EXERCISE AIM
Comb through the entries for "Force" and pull out each line that holds it.

DATA FOR THIS TASK
--------------------

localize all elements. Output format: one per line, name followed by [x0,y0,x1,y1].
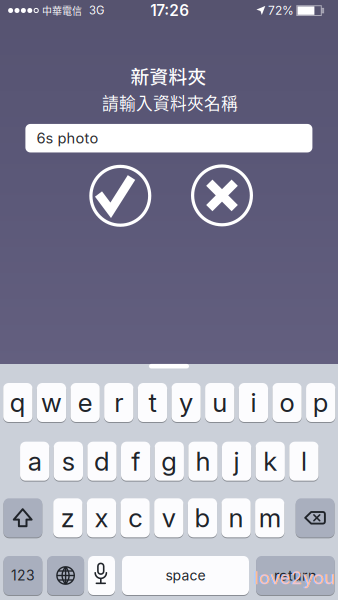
button[interactable]: t [138,383,167,422]
button[interactable]: d [87,442,117,481]
button[interactable]: Numbers [4,556,42,595]
button[interactable]: z [53,498,82,537]
button[interactable]: b [188,498,217,537]
staticText: e [78,387,93,418]
staticText: p [313,387,329,418]
button[interactable]: return [256,556,335,595]
button[interactable]: r [104,383,133,422]
staticText: f [131,446,140,477]
staticText: a [28,446,42,477]
staticText: x [94,502,108,534]
staticText: b [194,502,210,534]
staticText: 請輸入資料夾名稱 [102,90,238,114]
staticText: 新資料夾 [130,62,206,89]
button[interactable]: x [87,498,116,537]
button[interactable]: c [120,498,150,537]
button[interactable]: Shift [4,498,42,537]
staticText: u [212,387,227,418]
button[interactable]: k [256,442,285,481]
button[interactable]: h [188,442,218,481]
button[interactable]: Next keyboard [47,556,84,595]
staticText: return [274,567,317,584]
staticText: q [10,387,26,418]
staticText: 3G [89,4,104,17]
staticText: d [94,446,110,477]
staticText: space [166,567,206,584]
staticText: c [128,502,142,534]
button[interactable]: m [255,498,284,537]
button[interactable]: q [3,383,32,422]
staticText: m [259,502,281,534]
button[interactable]: j [222,442,251,481]
staticText: s [62,446,75,477]
staticText: r [114,387,123,418]
button[interactable]: n [221,498,251,537]
button[interactable]: w [37,383,66,422]
button[interactable]: f [121,442,150,481]
staticText: g [161,446,177,477]
staticText: t [148,387,156,418]
button[interactable]: e [70,383,100,422]
staticText: 17:26 [150,1,189,20]
staticText: 中華電信 [42,3,82,18]
staticText: 72% [268,3,294,18]
button[interactable]: Delete [296,498,334,537]
staticText: w [41,387,62,418]
staticText: love2you [254,566,334,589]
button[interactable]: o [272,383,302,422]
staticText: z [61,502,75,534]
button[interactable]: g [155,442,184,481]
button[interactable]: v [154,498,183,537]
button[interactable]: Confirm [87,163,153,229]
button[interactable]: Dictate [88,556,115,595]
button[interactable]: p [306,383,335,422]
staticText: v [162,502,176,534]
staticText: o [280,387,295,418]
staticText: l [301,446,307,477]
button[interactable]: y [171,383,201,422]
staticText: j [234,446,240,477]
button[interactable]: u [205,383,234,422]
button[interactable]: Cancel [189,162,255,228]
staticText: h [195,446,210,477]
staticText: 123 [11,567,35,584]
staticText: 6s photo [36,129,98,147]
button[interactable]: s [54,442,83,481]
staticText: n [229,502,244,534]
button[interactable]: l [289,442,318,481]
staticText: y [179,387,193,418]
button[interactable]: 6s photo [25,124,312,152]
button[interactable]: a [20,442,49,481]
button[interactable]: space [122,556,249,595]
staticText: k [263,446,277,477]
staticText: i [250,387,256,418]
button[interactable]: i [239,383,268,422]
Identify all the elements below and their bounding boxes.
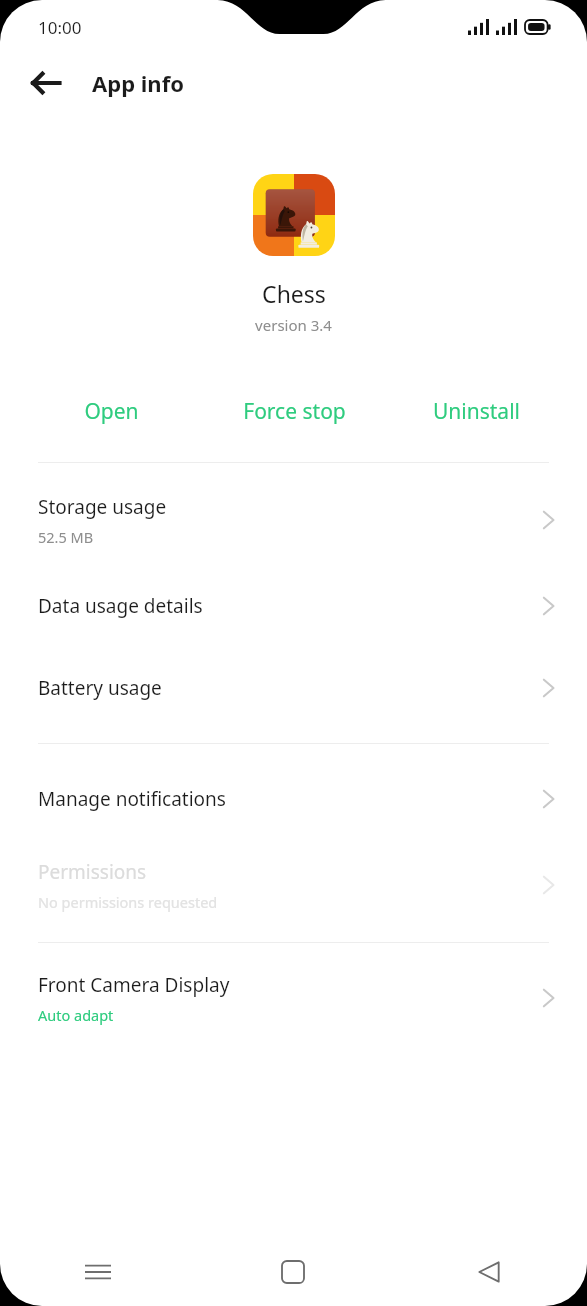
staticText: 52.5 MB	[38, 527, 94, 547]
button[interactable]: Battery usage	[0, 647, 587, 729]
staticText: Auto adapt	[38, 1005, 114, 1025]
staticText: 10:00	[38, 16, 82, 39]
staticText: Front Camera Display	[38, 972, 230, 998]
staticText: Data usage details	[38, 593, 203, 619]
button[interactable]: Manage notifications	[0, 758, 587, 840]
staticText: Chess	[262, 278, 326, 309]
staticText: Manage notifications	[38, 786, 226, 812]
button[interactable]: Permissions	[0, 840, 587, 930]
button[interactable]: Force stop	[203, 387, 385, 436]
button[interactable]: Back	[391, 1238, 587, 1306]
staticText: Permissions	[38, 859, 147, 885]
staticText: version 3.4	[255, 315, 332, 335]
button[interactable]: Uninstall	[385, 387, 567, 436]
button[interactable]: Open	[20, 387, 203, 436]
staticText: Open	[84, 397, 139, 426]
staticText: Uninstall	[433, 397, 520, 426]
staticText: Battery usage	[38, 675, 162, 701]
button[interactable]: Data usage details	[0, 565, 587, 647]
button[interactable]: Storage usage	[0, 475, 587, 565]
button[interactable]: Recents	[0, 1238, 195, 1306]
button[interactable]: Home	[195, 1238, 391, 1306]
staticText: App info	[92, 68, 184, 98]
staticText: Storage usage	[38, 494, 167, 520]
staticText: No permissions requested	[38, 892, 218, 912]
button[interactable]: Back	[22, 59, 70, 107]
staticText: Force stop	[243, 397, 346, 426]
button[interactable]: Front Camera Display	[0, 953, 587, 1043]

--------------------

RESULT OF THIS EXERCISE
button[interactable]: Force stop	[203, 387, 385, 436]
staticText: Force stop	[243, 397, 346, 426]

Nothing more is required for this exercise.